* Page-level text extractions
···

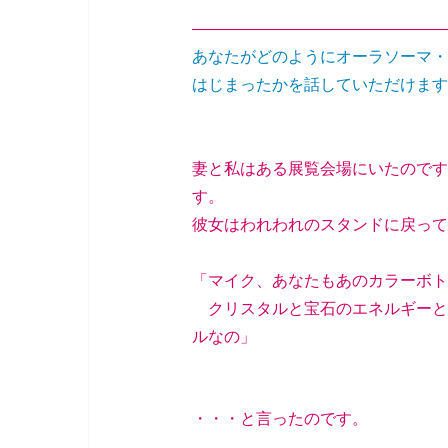
————————————————
あなたがどのようにオーラソーマ・
はじまったかを話していただけます
妻と私はある展覧会場にいたのです
す。
彼女はわれわれのスタンドに戻って
「マイク、あなたもあのカラーボト
クリスタルと宝石のエネルギーと
ルなの」
・・・と言ったのです。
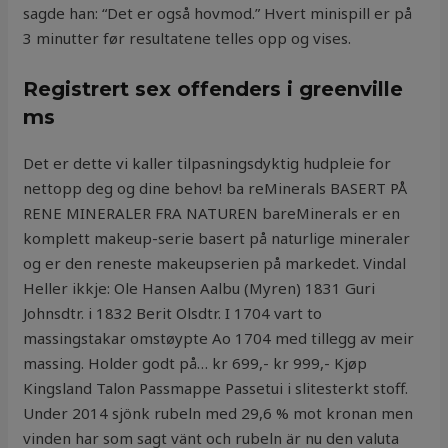
sagde han: “Det er også hovmod.” Hvert minispill er på
3 minutter før resultatene telles opp og vises.
Registrert sex offenders i greenville
ms
Det er dette vi kaller tilpasningsdyktig hudpleie for
nettopp deg og dine behov! ba reMinerals BASERT PÅ
RENE MINERALER FRA NATUREN bareMinerals er en
komplett makeup-serie basert på naturlige mineraler
og er den reneste makeupserien på markedet. Vindal
Heller ikkje: Ole Hansen Aalbu (Myren) 1831 Guri
Johnsdtr. i 1832 Berit Olsdtr. I 1704 vart to
massingstakar omstøypte Ao 1704 med tillegg av meir
massing. Holder godt på… kr 699,- kr 999,- Kjøp
Kingsland Talon Passmappe Passetui i slitesterkt stoff.
Under 2014 sjönk rubeln med 29,6 % mot kronan men
vinden har som sagt vänt och rubeln är nu den valuta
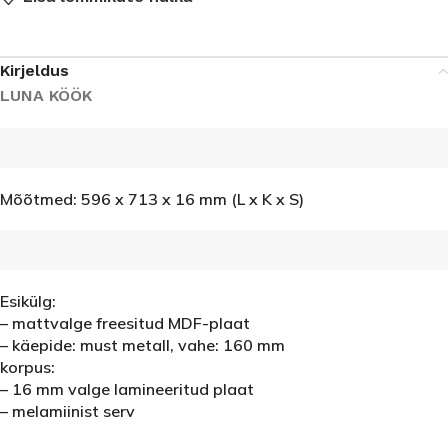
Kirjeldus
LUNA KÖÖK
Mõõtmed: 596 x 713 x 16 mm (L x K x S)
Esikülg:
– mattvalge freesitud MDF-plaat
– käepide: must metall, vahe: 160 mm
korpus:
– 16 mm valge lamineeritud plaat
– melamiinist serv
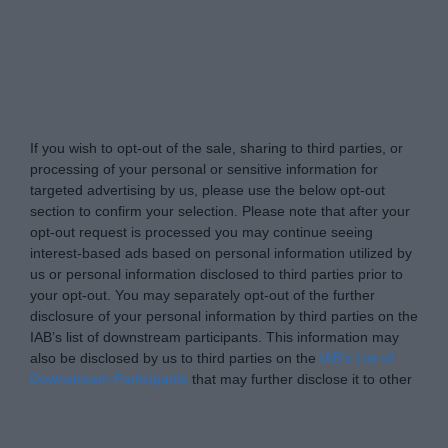
Tabletowo.pl -
Do Not Process My Personal
Information
If you wish to opt-out of the sale, sharing to third parties, or
processing of your personal or sensitive information for
targeted advertising by us, please use the below opt-out
section to confirm your selection. Please note that after your
opt-out request is processed you may continue seeing
interest-based ads based on personal information utilized by
us or personal information disclosed to third parties prior to
your opt-out. You may separately opt-out of the further
disclosure of your personal information by third parties on the
IAB’s list of downstream participants. This information may
also be disclosed by us to third parties on the
IAB’s List of
Downstream Participants
that may further disclose it to other
third parties.
Please note that this website/app uses one or more Google
Personal Data Processing Opt Outs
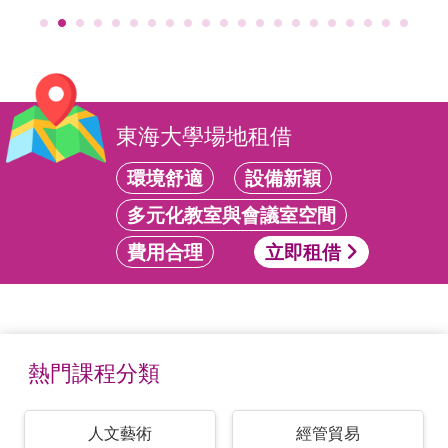
東海大學場地租借
環境舒適
設備新穎
多元化教室與會議室空間
費用合理
立即租借
熱門課程分類
人文藝術
經管貿易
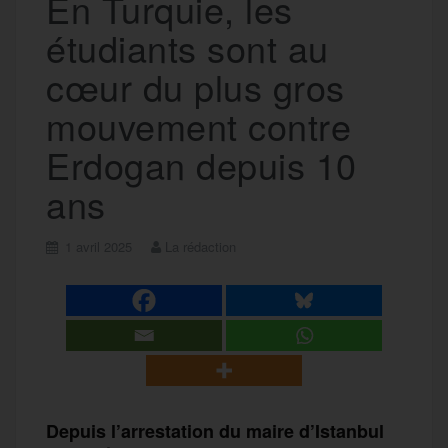
En Turquie, les
étudiants sont au
cœur du plus gros
mouvement contre
Erdogan depuis 10
ans
1 avril 2025
La rédaction
Depuis l’arrestation du maire d’Istanbul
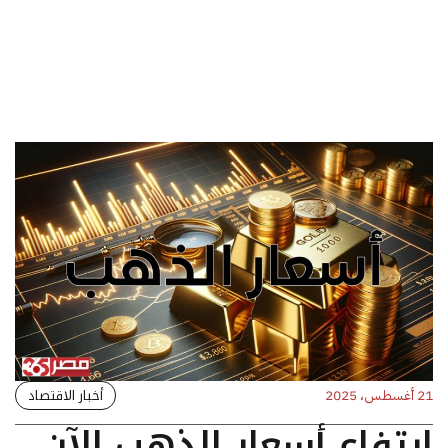
أخبار الاقتصاد
21 أغسطس، 2025
ارتفاع أسعار الذهب الآن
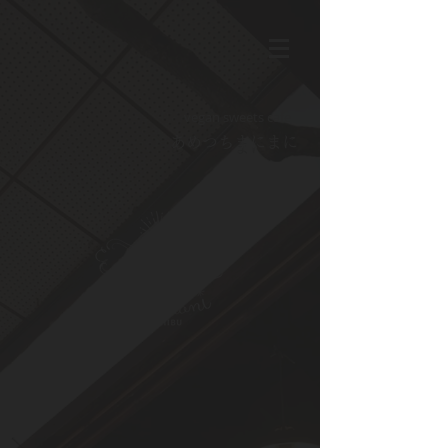
vegan sweets cafe
​あめつちまにまに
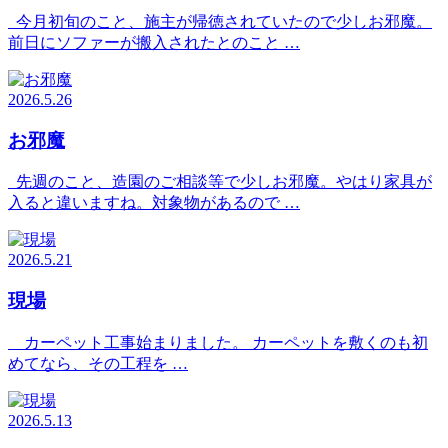
今月初旬のこと、施主が帰徳されていたので少しお邪魔。
前日にソファーが搬入されたとのこと …
2026.5.26
お邪魔
先週のこと、造園のご相談等で少しお邪魔。やはり家具が
入ると違いますね。対象物があるので …
2026.5.21
現場
カーペット工事始まりました。 カーペットを敷くのも初
めてなら、その工程を …
2026.5.13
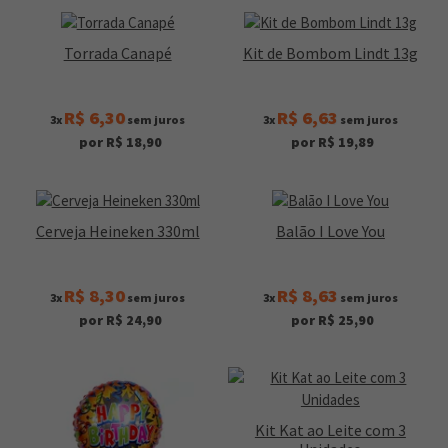
Torrada Canapé
Kit de Bombom Lindt 13g
R$ 6,30
R$ 6,63
3x
sem juros
3x
sem juros
por R$ 18,90
por R$ 19,89
Cerveja Heineken 330ml
Balão I Love You
R$ 8,30
R$ 8,63
3x
sem juros
3x
sem juros
por R$ 24,90
por R$ 25,90
Kit Kat ao Leite com 3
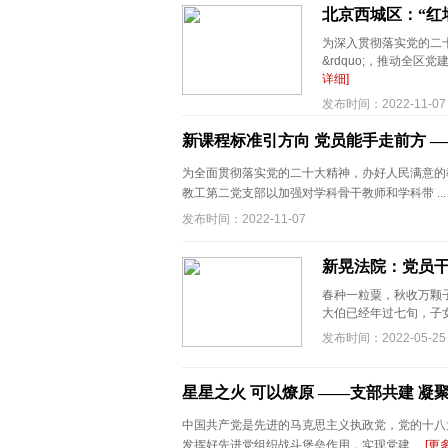
北京西城区：“红
为深入贯彻落实党的二十
&rdquo;，推动全区党
详细]
发布时间：2022-11-07
新课程标准引方向 党员能手走前方 
为全面贯彻落实党的二十大精神，办好人民满意的
教工第二党支部以加强对学科骨干教师和学科带 ..
发布时间：2022-11-07
新晃法院：党员干
春种一粒粟，秋收万颗
大伯已经年过七旬，子女
发布时间：2022-05-25
星星之火 可以燎原 ——支部共建 
中国共产党是先进的马克思主义执政党，党的十八
发挥好先进党组织战斗堡垒作用，实现党建 ...
[更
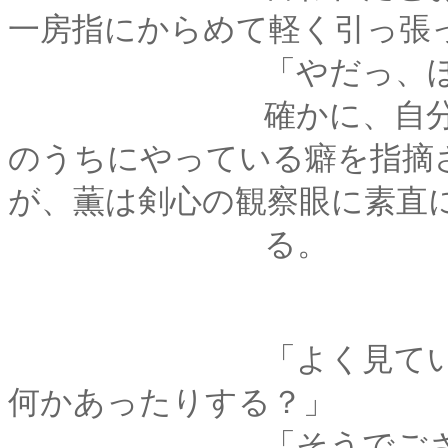
一房指にからめて軽く引っ張
「やだっ、ほん
確かに、自分では気
のうちにやっている癖を指摘
が、薫は剣心の観察眼に素直
る。
「よく見ているのねぇ･
何かあったりする？」
「そうでござる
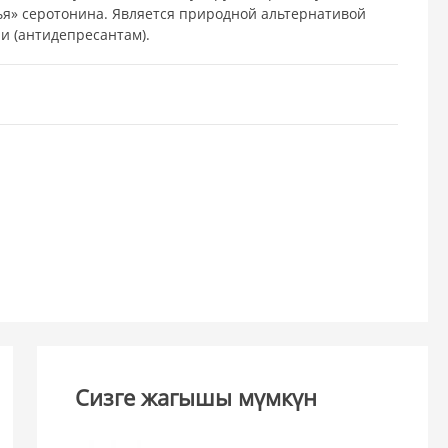
я» серотонина. Является природной альтернативой
и (антидепресантам).
Сизге жагышы мүмкүн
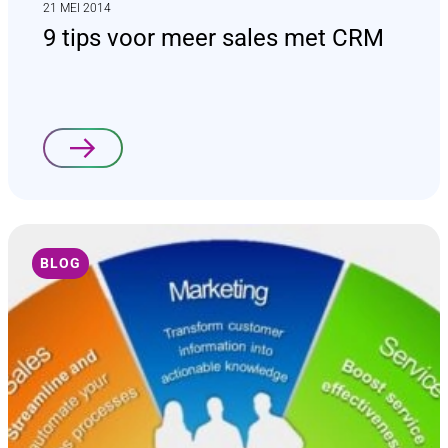
21 MEI 2014
9 tips voor meer sales met CRM
Lees verder
BLOG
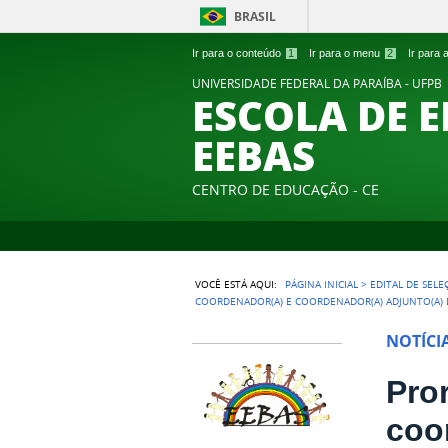
BRASIL
Ir para o conteúdo
1
Ir para o menu
2
Ir para
UNIVERSIDADE FEDERAL DA PARAÍBA - UFPB
ESCOLA DE 
EEBAS
CENTRO DE EDUCAÇÃO - CE
VOCÊ ESTÁ AQUI:
PÁGINA INICIAL
>
EDITAL DE SELE
COORDENADOR(A) E COORDENADOR(A) ADJUNTO(A) 
NOTÍCI
Pro
coo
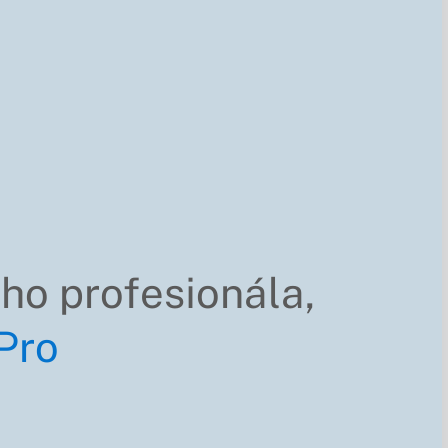
ho profesionála,
 Pro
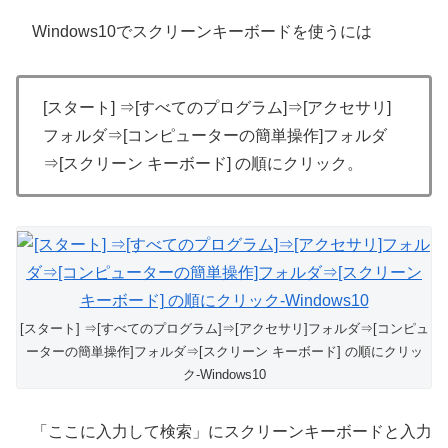
Windows10でスクリーンキーボードを使うには
[スタート] ⇒[すべてのプログラム]⇒[アクセサリ]
フォルダ⇒[コンピューターの簡単操作]フォルダ
⇒[スクリーン キーボード] の順にクリック。
[スタート] ⇒[すべてのプログラム]⇒[アクセサリ]フォルダ⇒[コンピュ
ーターの簡単操作]フォルダ⇒[スクリーン キーボード] の順にクリッ
ク-Windows10
「ここに入力して検索」にスクリーンキーボードと入力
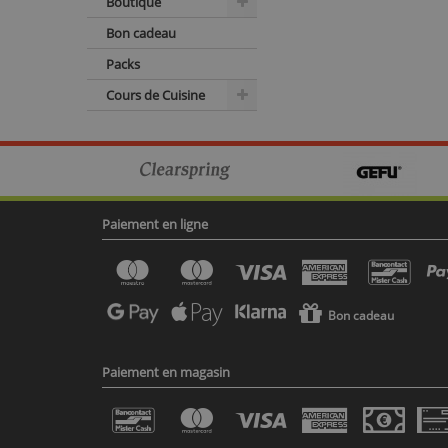
Boutique
Bon cadeau
Packs
Cours de Cuisine
Paiement en ligne
Bon cadeau
Paiement en magasin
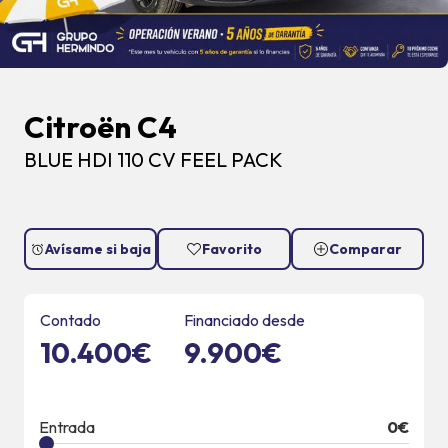
Citroën C4
BLUE HDI 110 CV FEEL PACK
Avísame si baja
Favorito
Comparar
Contado
Financiado desde
10.400€
9.900€
Entrada
0
€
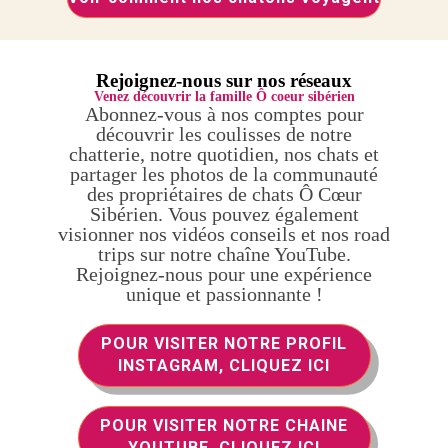
Rejoignez-nous sur nos réseaux
Venez découvrir la famille Ô coeur sibérien
Abonnez-vous à nos comptes pour
découvrir les coulisses de notre
chatterie, notre quotidien, nos chats et
partager les photos de la communauté
des propriétaires de chats Ô Cœur
Sibérien. Vous pouvez également
visionner nos vidéos conseils et nos road
trips sur notre chaîne YouTube.
Rejoignez-nous pour une expérience
unique et passionnante !
POUR VISITER NOTRE PROFIL
INSTAGRAM, CLIQUEZ ICI
POUR VISITER NOTRE CHAINE
YOUTUBE, CLIQUEZ ICI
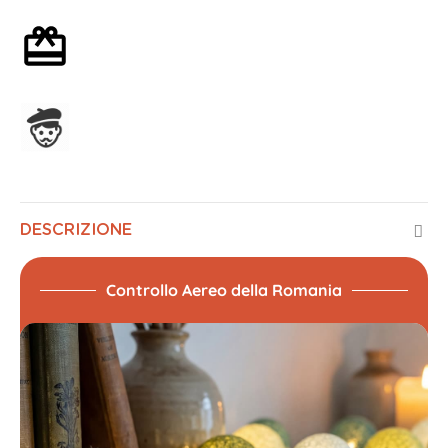
Confezione regalo opzionale
Assemblato in Francia
DESCRIZIONE
Controllo Aereo della Romania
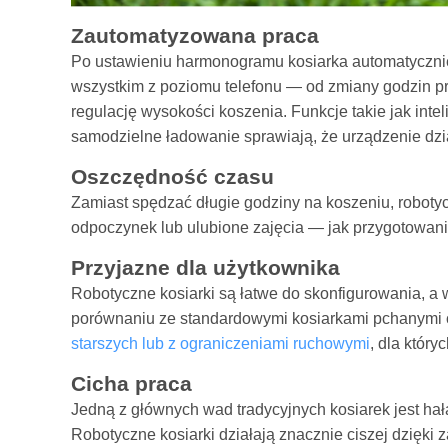
Zautomatyzowana praca
Po ustawieniu harmonogramu kosiarka automatycznie
wszystkim z poziomu telefonu — od zmiany godzin pr
regulację wysokości koszenia. Funkcje takie jak int
samodzielne ładowanie sprawiają, że urządzenie dzi
Oszczędność czasu
Zamiast spędzać długie godziny na koszeniu, roboty
odpoczynek lub ulubione zajęcia — jak przygotowanie 
Przyjazne dla użytkownika
Robotyczne kosiarki są łatwe do skonfigurowania, a 
porównaniu ze standardowymi kosiarkami pchanymi
starszych lub z ograniczeniami ruchowymi
, dla któr
Cicha praca
Jedną z głównych wad tradycyjnych kosiarek jest hał
Robotyczne kosiarki działają znacznie ciszej dzięki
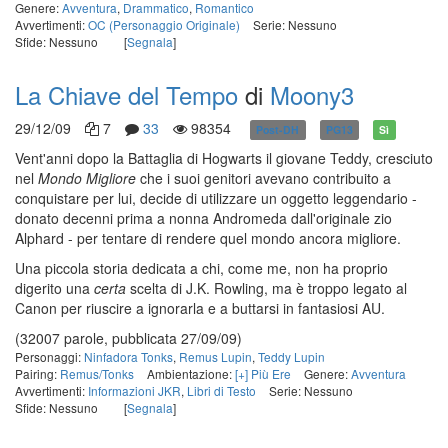
Genere:
Avventura
,
Drammatico
,
Romantico
Avvertimenti:
OC (Personaggio Originale)
Serie: Nessuno
Sfide: Nessuno
[
Segnala
]
La Chiave del Tempo
di
Moony3
29/12/09
7
33
98354
Post-DH
PG13
Sì
Vent'anni dopo la Battaglia di Hogwarts il giovane Teddy, cresciuto
nel
Mondo Migliore
che i suoi genitori avevano contribuito a
conquistare per lui, decide di utilizzare un oggetto leggendario -
donato decenni prima a nonna Andromeda dall'originale zio
Alphard - per tentare di rendere quel mondo ancora migliore.
Una piccola storia dedicata a chi, come me, non ha proprio
digerito una
certa
scelta di J.K. Rowling, ma è troppo legato al
Canon per riuscire a ignorarla e a buttarsi in fantasiosi AU.
(32007 parole, pubblicata 27/09/09)
Personaggi:
Ninfadora Tonks
,
Remus Lupin
,
Teddy Lupin
Pairing:
Remus/Tonks
Ambientazione:
[+] Più Ere
Genere:
Avventura
Avvertimenti:
Informazioni JKR
,
Libri di Testo
Serie: Nessuno
Sfide: Nessuno
[
Segnala
]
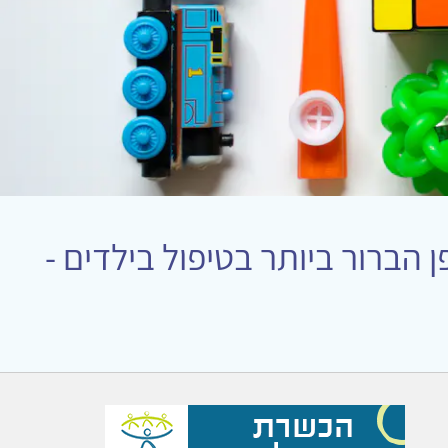
הברור ביותר בטיפול בילדים -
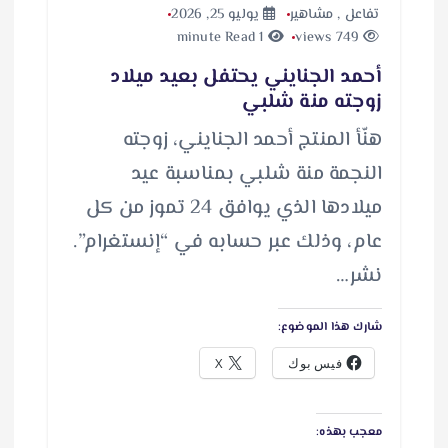
تفاعل
,
مشاهير
يوليو 25, 2026
1 minute Read
749 views
أحمد الجنايني يحتفل بعيد ميلاد
زوجته منة شلبي
هنّأ المنتج أحمد الجنايني، زوجته
النجمة منة شلبي بمناسبة عيد
ميلادها الذي يوافق 24 تموز من كل
عام، وذلك عبر حسابه في “إنستغرام”.
نشر…
شارك هذا الموضوع:
فيس بوك
X
معجب بهذه:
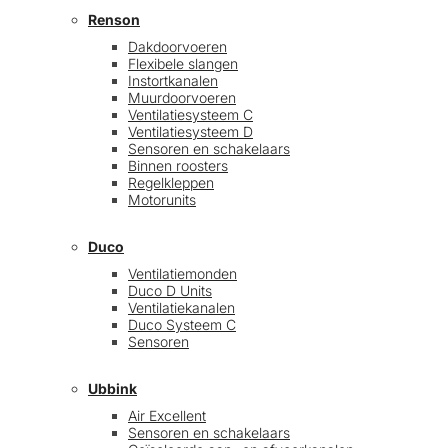
Renson
Dakdoorvoeren
Flexibele slangen
Instortkanalen
Muurdoorvoeren
Ventilatiesysteem C
Ventilatiesysteem D
Sensoren en schakelaars
Binnen roosters
Regelkleppen
Motorunits
Duco
Ventilatiemonden
Duco D Units
Ventilatiekanalen
Duco Systeem C
Sensoren
Ubbink
Air Excellent
Sensoren en schakelaars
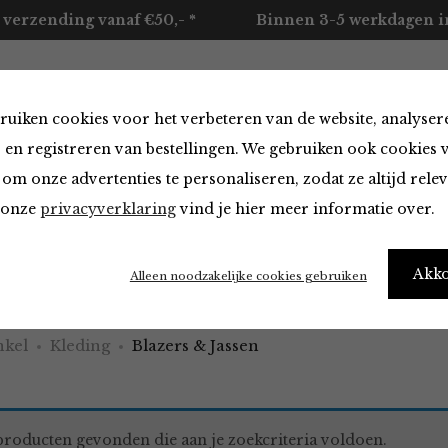
 verzending vanaf €50,- *
Binnen 3-5 werkdagen in
ruiken cookies voor het verbeteren van de website, analyser
ccessoires
Merken
Over ons
Contact
 en registreren van bestellingen. We gebruiken ook cookies 
om onze advertenties te personaliseren, zodat ze altijd rele
n onze
privacyverklaring
vind je hier meer informatie over.
 & Jassen
Akk
Alleen noodzakelijke cookies gebruiken
kel
Kleding
Blazers & Jassen
roducten gevonden die aan je zoekcriteria voldoen.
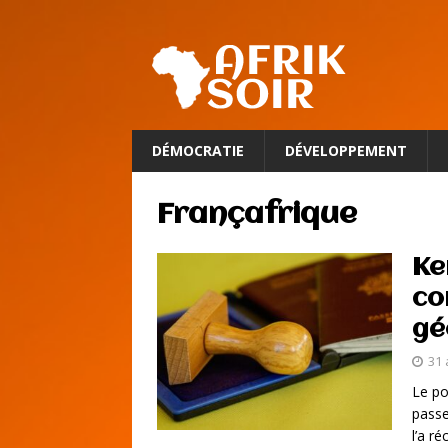
DÉMOCRATIE
DÉVELOPPEMENT
Françafrique
Ke
co
gé
31 
Le po
passe
l’a r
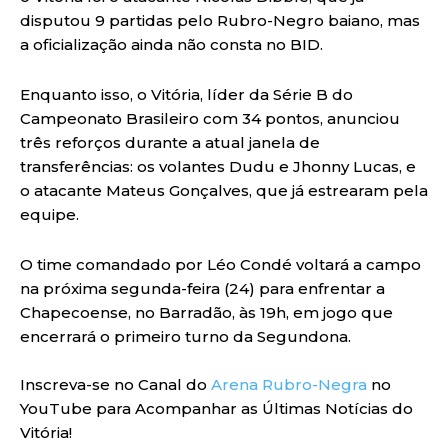
disputou 9 partidas pelo Rubro-Negro baiano, mas
a oficialização ainda não consta no BID.
Enquanto isso, o Vitória, líder da Série B do
Campeonato Brasileiro com 34 pontos, anunciou
três reforços durante a atual janela de
transferências: os volantes Dudu e Jhonny Lucas, e
o atacante Mateus Gonçalves, que já estrearam pela
equipe.
O time comandado por Léo Condé voltará a campo
na próxima segunda-feira (24) para enfrentar a
Chapecoense, no Barradão, às 19h, em jogo que
encerrará o primeiro turno da Segundona.
Inscreva-se no Canal do
Arena Rubro-Negra
no
YouTube para Acompanhar as Últimas Notícias do
Vitória!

···

* Task prompt
Above are the records; please give again, exactly and in full, only the lines that run from the line with "21 MEI 2014" through the line with "Mondo Migliore", with no pictures.

* Exercise solution
21 MEI 2014
9 tips voor meer sales met CRM
Lees verder
BLOG
BRASIL
Ir para o conteúdo
1
Ir para o menu
2
Ir para
UNIVERSIDADE FEDERAL DA PARAÍBA - UFPB
ESCOLA DE 
EEBAS
CENTRO DE EDUCAÇÃO - CE
VOCÊ ESTÁ AQUI:
PÁGINA INICIAL
>
EDITAL DE SELE
COORDENADOR(A) E COORDENADOR(A) ADJUNTO(A) 
NOTÍCI
Pro
coo
ho profesionála,
 Pro
Windows10でスクリーンキーボードを使うには
[スタート] ⇒[すべてのプログラム]⇒[アクセサリ]
フォルダ⇒[コンピューターの簡単操作]フォルダ
⇒[スクリーン キーボード] の順にクリック。
[スタート] ⇒[すべてのプログラム]⇒[アクセサリ]フォルダ⇒[コンピュ
ーターの簡単操作]フォルダ⇒[スクリーン キーボード] の順にクリッ
ク-Windows10
「ここに入力して検索」にスクリーンキーボードと入力
Boutique
Bon cadeau
Packs
Cours de Cuisine
Paiement en ligne
Bon cadeau
Paiement en magasin
Citroën C4
BLUE HDI 110 CV FEEL PACK
Avísame si baja
Favorito
Comparar
Contado
Financiado desde
10.400€
9.900€
Entrada
0
€
Rejoignez-nous sur nos réseaux
Venez découvrir la famille Ô coeur sibérien
Abonnez-vous à nos comptes pour
découvrir les coulisses de notre
chatterie, notre quotidien, nos chats et
partager les photos de la communauté
des propriétaires de chats Ô Cœur
Sibérien. Vous pouvez également
visionner nos vidéos conseils et nos road
trips sur notre chaîne YouTube.
Rejoignez-nous pour une expérience
unique et passionnante !
POUR VISITER NOTRE PROFIL
INSTAGRAM, CLIQUEZ ICI
POUR VISITER NOTRE CHAINE
YOUTUBE, CLIQUEZ ICI
Confezione regalo opzionale
Assemblato in Francia
DESCRIZIONE
Controllo Aereo della Romania
Zautomatyzowana praca
Po ustawieniu harmonogramu kosiarka automatycznie
wszystkim z poziomu telefonu — od zmiany godzin pr
regulację wysokości koszenia. Funkcje takie jak int
samodzielne ładowanie sprawiają, że urządzenie dzi
Oszczędność czasu
Zamiast spędzać długie godziny na koszeniu, roboty
odpoczynek lub ulubione zajęcia — jak przygotowanie 
Przyjazne dla użytkownika
Robotyczne kosiarki są łatwe do skonfigurowania, a 
porównaniu ze standardowymi kosiarkami pchanymi
starszych lub z ograniczeniami ruchowymi
, dla któr
Cicha praca
Jedną z głównych wad tradycyjnych kosiarek jest hał
Robotyczne kosiarki działają znacznie ciszej dzięki
Genere:
Avventura
,
Drammatico
,
Romantico
Avvertimenti:
OC (Personaggio Originale)
Serie: Nessuno
Sfide: Nessuno
[
Segnala
]
La Chiave del Tempo
di
Moony3
29/12/09
7
33
98354
Post-DH
PG13
Sì
Vent'anni dopo la Battaglia di Hogwarts il giovane Teddy, cresciuto
nel
Mondo Migliore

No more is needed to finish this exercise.